The dose of the medicine will be smaller, but the treatment will go further. The Central Bank increased the basic interest rate from 10.75% a year to 11.75% a year, but almost promised that the Selic rate will go to 12.75% in May. Aside from miracles in politics and in the economy of Brazil and the world, it won’t stop there: 13% is a floor. The monetary crunch approaches that seen in 2015, in the Great Recession.
It could be even worse, depending on what will become of the war, the level of madness in the electoral campaign and what Jair Bolsonaro will do with public spending.
BC always makes “fiscal” alerts. That is: it says that more expenses and debt growing without limit imply higher interest rates.
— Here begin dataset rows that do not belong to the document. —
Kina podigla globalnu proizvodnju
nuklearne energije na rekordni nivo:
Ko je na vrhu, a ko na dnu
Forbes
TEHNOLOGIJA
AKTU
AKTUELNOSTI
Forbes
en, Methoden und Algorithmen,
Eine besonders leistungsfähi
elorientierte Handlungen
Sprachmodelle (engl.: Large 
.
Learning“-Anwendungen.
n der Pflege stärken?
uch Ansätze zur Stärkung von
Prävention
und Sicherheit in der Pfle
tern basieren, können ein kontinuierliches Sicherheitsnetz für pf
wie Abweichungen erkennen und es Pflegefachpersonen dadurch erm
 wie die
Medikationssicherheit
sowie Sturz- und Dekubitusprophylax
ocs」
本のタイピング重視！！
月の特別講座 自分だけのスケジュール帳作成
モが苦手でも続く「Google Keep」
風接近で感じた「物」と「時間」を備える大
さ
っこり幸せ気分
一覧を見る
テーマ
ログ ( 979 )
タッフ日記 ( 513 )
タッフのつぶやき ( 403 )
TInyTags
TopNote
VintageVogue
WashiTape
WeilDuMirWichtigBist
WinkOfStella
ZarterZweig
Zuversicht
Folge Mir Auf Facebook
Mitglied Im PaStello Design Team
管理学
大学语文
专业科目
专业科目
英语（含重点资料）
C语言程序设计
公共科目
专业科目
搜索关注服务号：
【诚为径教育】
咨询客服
But he gave an extra message in Wednesday’s statement.
It is written there: “…fiscal policies that imply an additional boost in aggregate demand or worsen the future fiscal trajectory may negatively impact the prices of important assets and increase the country’s risk premiums”.
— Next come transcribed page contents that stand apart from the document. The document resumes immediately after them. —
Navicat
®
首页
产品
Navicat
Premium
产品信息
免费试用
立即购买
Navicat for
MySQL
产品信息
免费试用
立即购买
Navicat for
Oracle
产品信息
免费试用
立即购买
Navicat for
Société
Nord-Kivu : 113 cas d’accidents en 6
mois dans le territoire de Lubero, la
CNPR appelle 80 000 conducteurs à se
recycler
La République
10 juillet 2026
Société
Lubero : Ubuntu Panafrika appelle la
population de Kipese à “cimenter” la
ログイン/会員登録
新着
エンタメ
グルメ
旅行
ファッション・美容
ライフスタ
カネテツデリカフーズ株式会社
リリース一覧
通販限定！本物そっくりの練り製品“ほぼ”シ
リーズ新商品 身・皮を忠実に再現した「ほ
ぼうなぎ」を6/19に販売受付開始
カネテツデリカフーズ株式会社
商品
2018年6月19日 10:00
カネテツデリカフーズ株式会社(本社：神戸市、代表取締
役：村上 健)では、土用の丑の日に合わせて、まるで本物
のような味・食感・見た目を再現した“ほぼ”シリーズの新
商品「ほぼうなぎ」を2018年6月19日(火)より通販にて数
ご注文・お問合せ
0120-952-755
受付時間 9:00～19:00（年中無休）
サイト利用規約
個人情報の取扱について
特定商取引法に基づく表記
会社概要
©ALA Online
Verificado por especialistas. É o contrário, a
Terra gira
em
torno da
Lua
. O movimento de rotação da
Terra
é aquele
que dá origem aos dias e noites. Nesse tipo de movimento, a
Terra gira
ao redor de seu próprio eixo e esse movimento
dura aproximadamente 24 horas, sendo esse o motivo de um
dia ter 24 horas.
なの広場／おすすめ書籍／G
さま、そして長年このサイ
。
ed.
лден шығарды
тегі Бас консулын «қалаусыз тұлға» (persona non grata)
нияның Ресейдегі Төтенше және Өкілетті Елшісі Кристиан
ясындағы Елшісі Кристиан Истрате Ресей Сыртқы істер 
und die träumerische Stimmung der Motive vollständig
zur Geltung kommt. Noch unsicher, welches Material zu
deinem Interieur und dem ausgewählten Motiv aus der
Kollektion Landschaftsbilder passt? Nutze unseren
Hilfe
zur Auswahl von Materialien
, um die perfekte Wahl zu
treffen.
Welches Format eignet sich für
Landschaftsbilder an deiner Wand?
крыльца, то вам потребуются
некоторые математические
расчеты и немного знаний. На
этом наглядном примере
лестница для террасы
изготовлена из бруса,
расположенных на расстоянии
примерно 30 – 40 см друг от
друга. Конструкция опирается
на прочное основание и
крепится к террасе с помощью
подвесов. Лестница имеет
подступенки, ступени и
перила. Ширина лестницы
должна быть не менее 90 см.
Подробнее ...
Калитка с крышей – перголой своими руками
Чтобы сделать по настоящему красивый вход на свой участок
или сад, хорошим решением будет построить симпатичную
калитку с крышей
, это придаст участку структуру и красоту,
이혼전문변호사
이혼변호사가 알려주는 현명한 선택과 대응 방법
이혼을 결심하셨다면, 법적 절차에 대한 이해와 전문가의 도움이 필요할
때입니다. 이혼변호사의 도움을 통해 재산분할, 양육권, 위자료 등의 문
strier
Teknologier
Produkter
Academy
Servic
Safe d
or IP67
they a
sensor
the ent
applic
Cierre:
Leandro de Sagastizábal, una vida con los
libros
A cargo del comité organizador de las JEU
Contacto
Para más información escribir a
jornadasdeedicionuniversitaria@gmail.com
“Important Assets”: dollar.
“Additional boost from aggregate demand”: the government tries to increase consumption a little in order to make the GDP grow a few tenths more, alleviating the hardships of the little people with a few caraminguás, which maybe earns a few points in the polls.
It is what Bolsonaro has done and will still try to do. The government reduced taxes (on industrialized products; with congressional help, on diesel and other fuels). Intends to release the withdrawal of part of the FGTS money. You will anticipate the payment of the 13th benefit of the INSS. Want to give cheaper credit to small and medium-sized companies.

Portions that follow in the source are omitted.